Problem statement
From the material below, copy exactly the lines beginning with the one that contains "优势 (582, 51)" and ending with the one that contains "Konfigurieren (343, 1074)"; the pictures stay out.

Supplied information section start

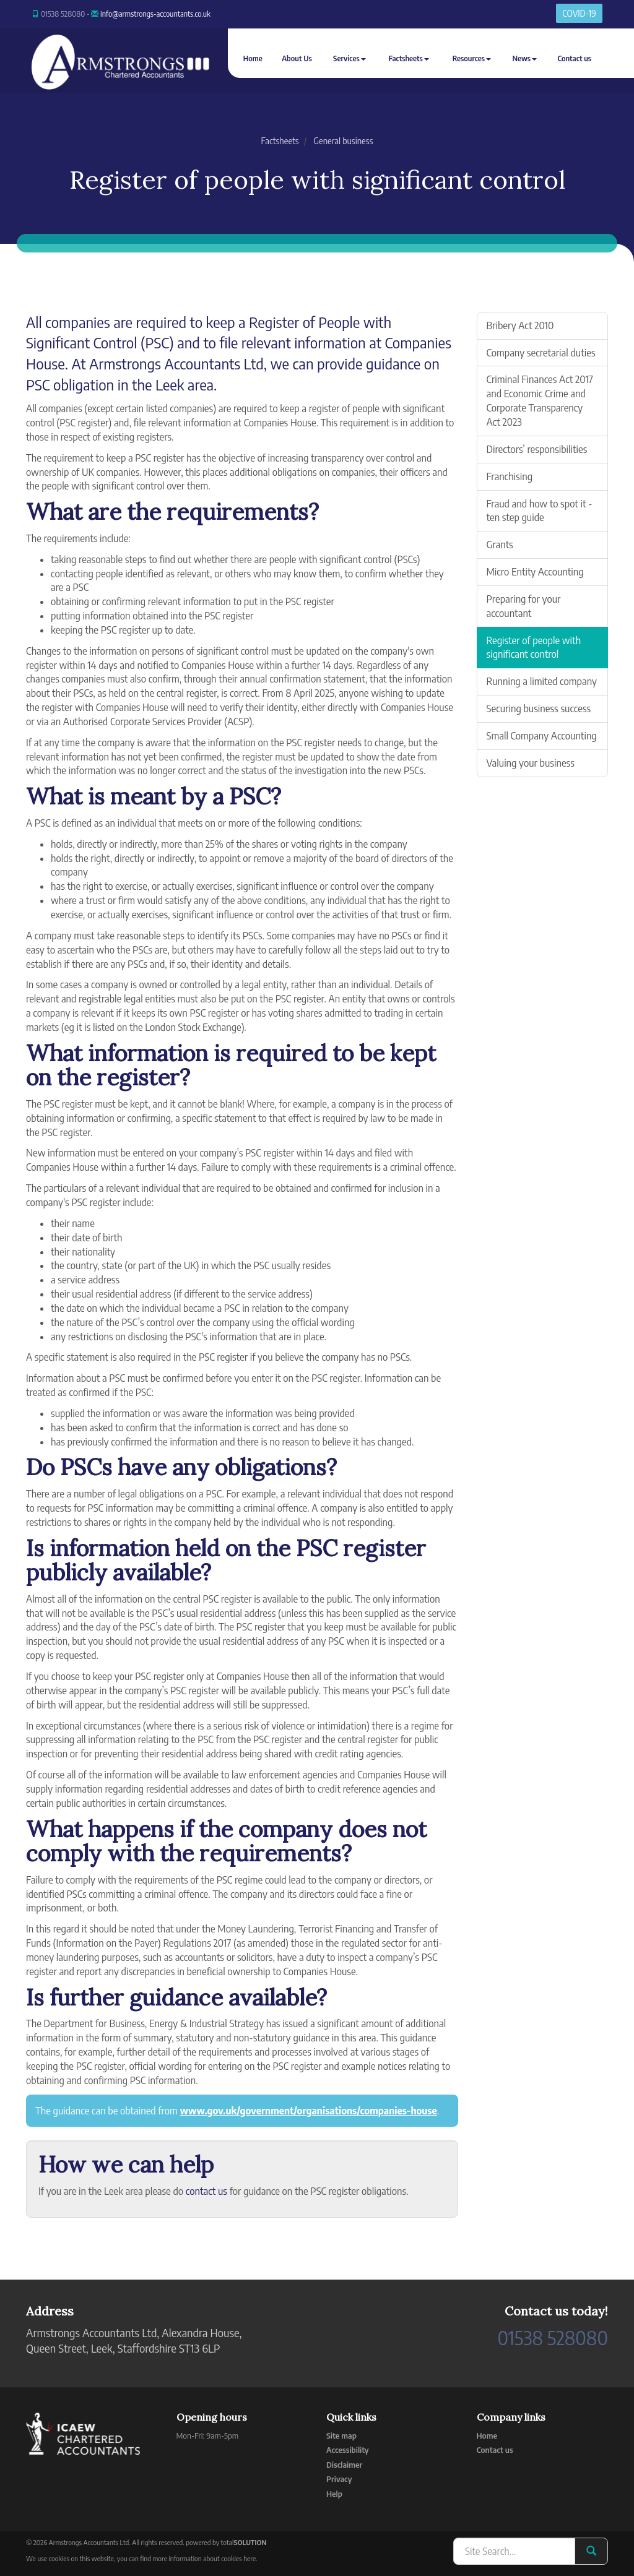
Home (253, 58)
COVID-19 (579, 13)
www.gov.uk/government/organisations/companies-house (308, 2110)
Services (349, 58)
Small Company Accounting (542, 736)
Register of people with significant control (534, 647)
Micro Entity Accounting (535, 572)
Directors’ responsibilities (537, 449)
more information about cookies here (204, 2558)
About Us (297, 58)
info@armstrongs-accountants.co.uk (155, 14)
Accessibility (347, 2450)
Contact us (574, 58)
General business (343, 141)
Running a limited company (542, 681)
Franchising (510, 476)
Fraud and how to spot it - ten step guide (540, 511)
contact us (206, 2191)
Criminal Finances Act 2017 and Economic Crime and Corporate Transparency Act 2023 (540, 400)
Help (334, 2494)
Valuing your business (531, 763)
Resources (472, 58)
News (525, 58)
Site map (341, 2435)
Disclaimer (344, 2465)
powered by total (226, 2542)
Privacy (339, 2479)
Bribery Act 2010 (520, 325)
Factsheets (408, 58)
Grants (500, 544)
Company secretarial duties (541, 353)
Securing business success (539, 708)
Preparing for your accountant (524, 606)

Supplied information section end
Supplied information section start

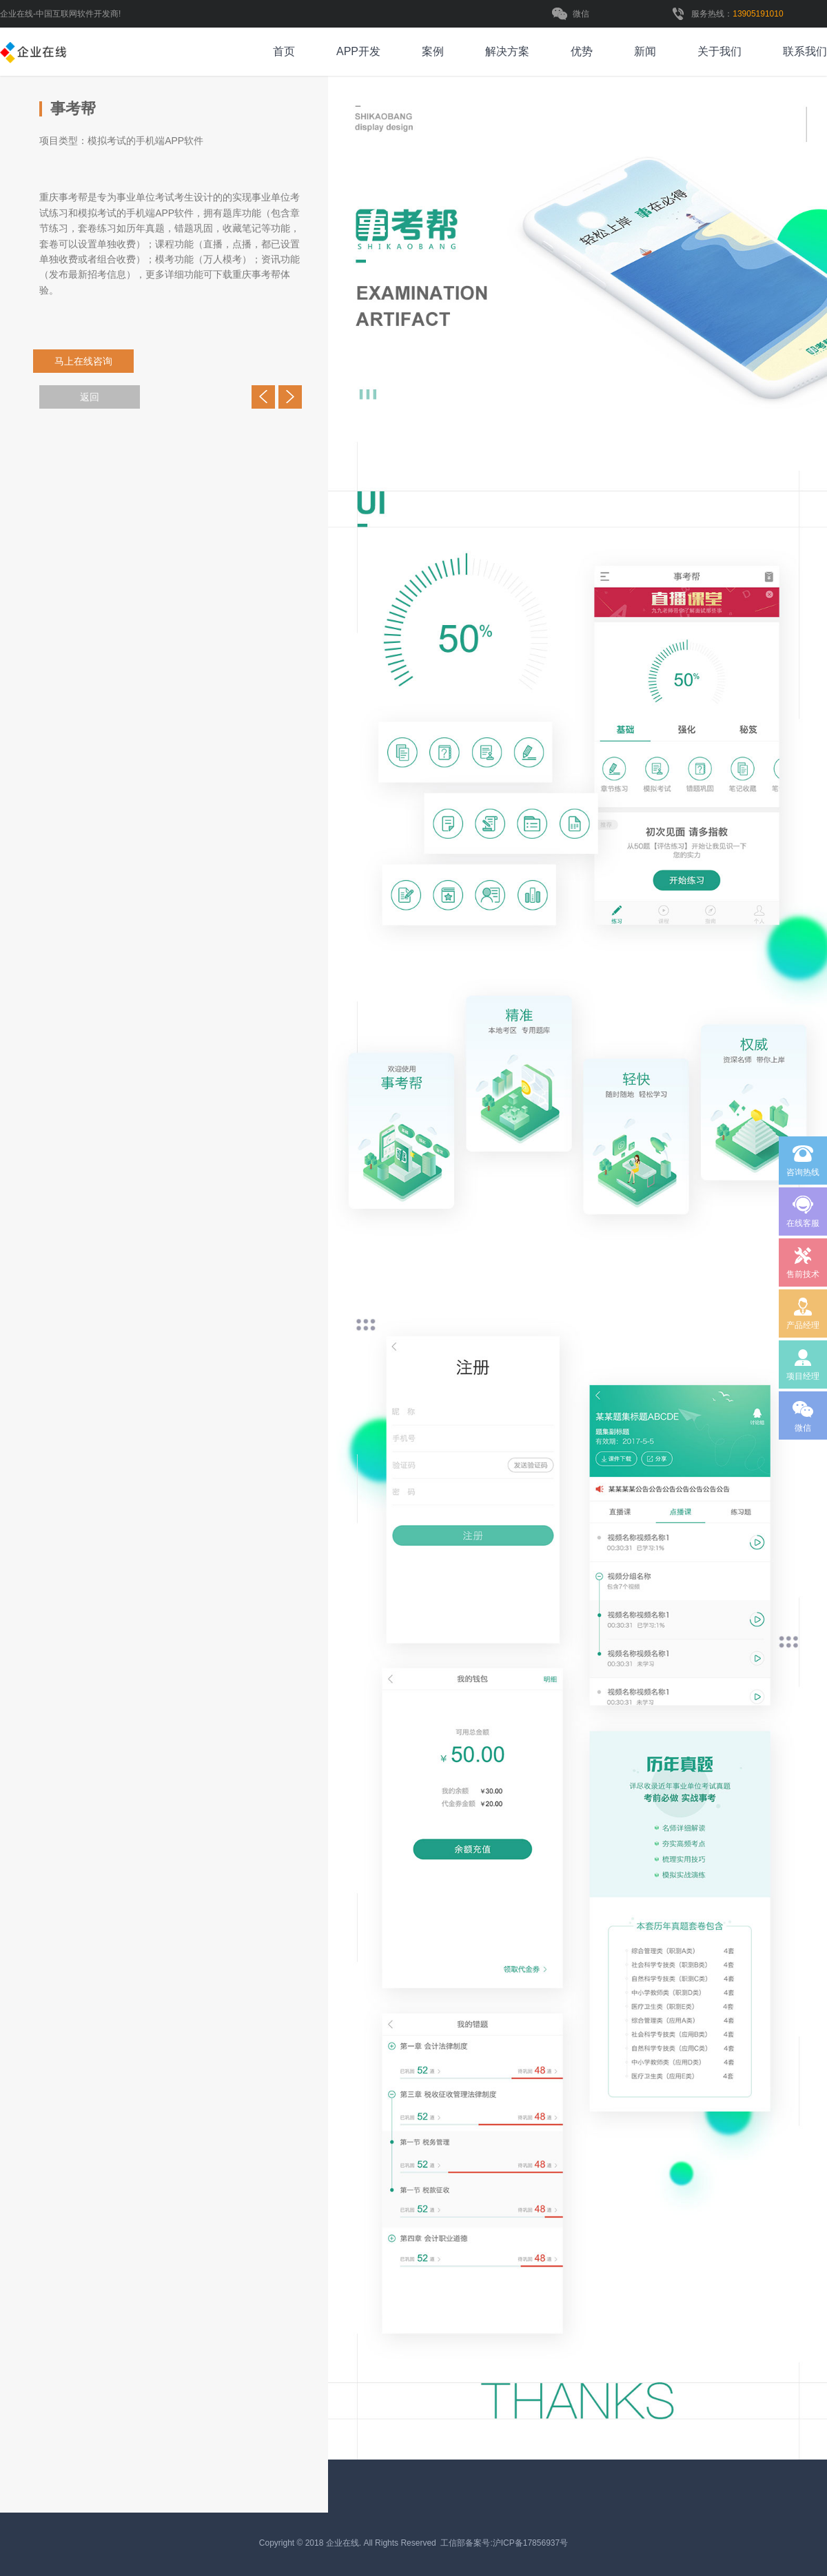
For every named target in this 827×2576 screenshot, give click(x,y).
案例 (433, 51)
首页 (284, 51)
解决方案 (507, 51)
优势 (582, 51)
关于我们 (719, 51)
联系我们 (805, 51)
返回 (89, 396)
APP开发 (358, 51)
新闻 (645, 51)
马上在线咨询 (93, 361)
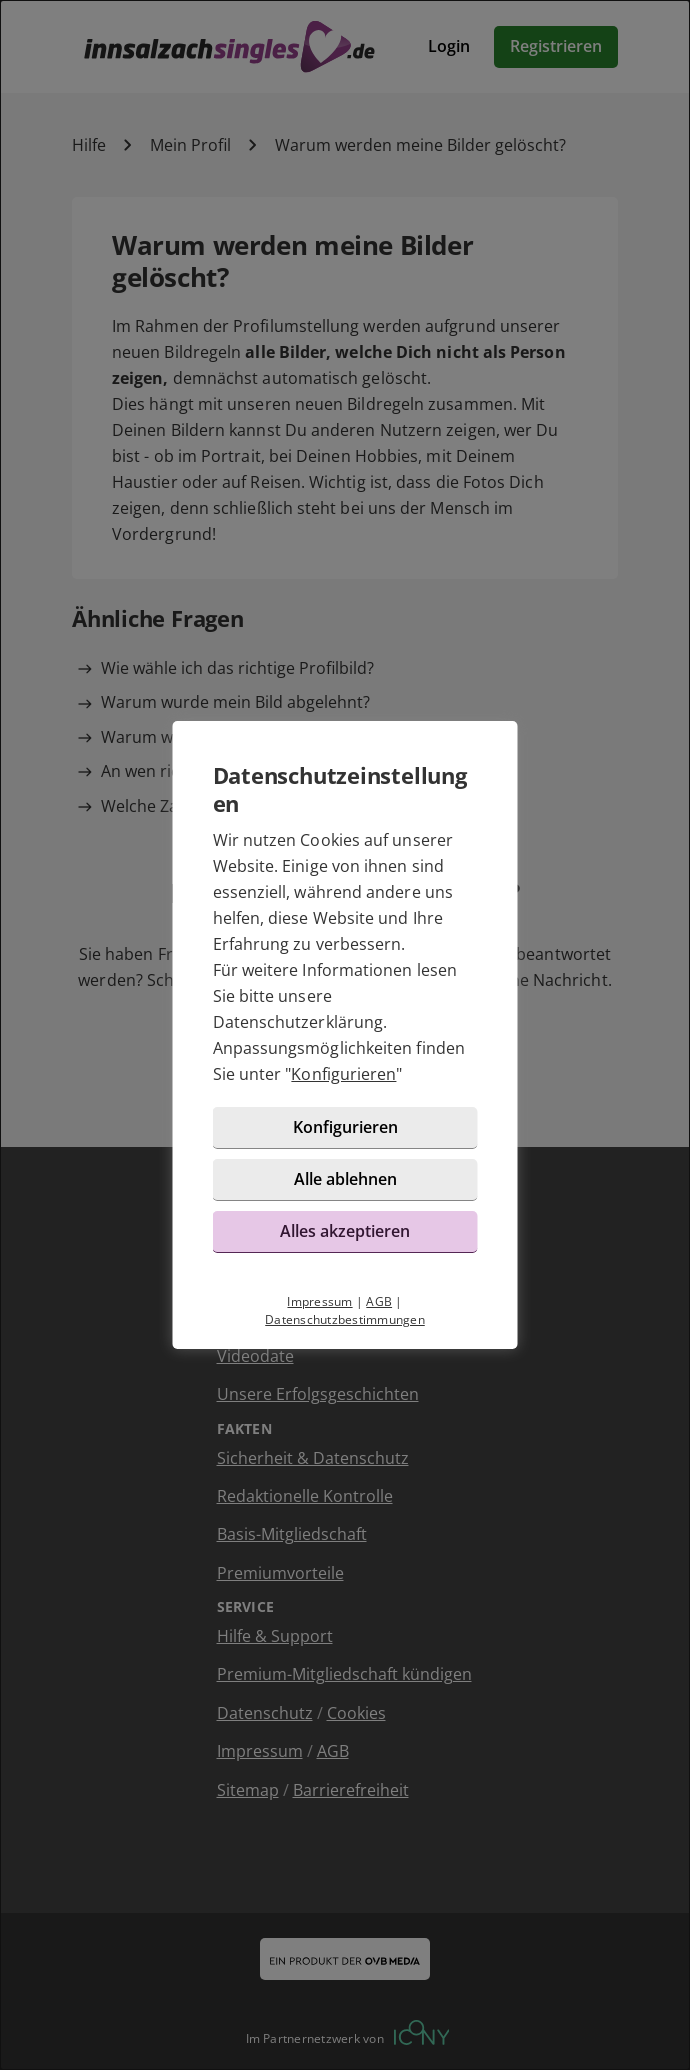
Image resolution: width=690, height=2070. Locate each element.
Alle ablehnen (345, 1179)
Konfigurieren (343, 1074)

Supplied information section end
Supplied information section start

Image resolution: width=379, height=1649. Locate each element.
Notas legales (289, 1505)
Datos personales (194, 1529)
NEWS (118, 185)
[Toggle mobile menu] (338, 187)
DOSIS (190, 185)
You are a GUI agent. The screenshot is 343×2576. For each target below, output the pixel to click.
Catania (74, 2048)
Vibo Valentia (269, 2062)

Supplied information section end

Completed exercise
优势 (582, 51)
关于我们 (719, 51)
联系我们 (805, 51)
返回 (89, 396)
APP开发 (358, 51)
新闻 (645, 51)
马上在线咨询 (93, 361)
Image resolution: width=690, height=2070. Locate each element.
Alle ablehnen (345, 1179)
Konfigurieren (343, 1074)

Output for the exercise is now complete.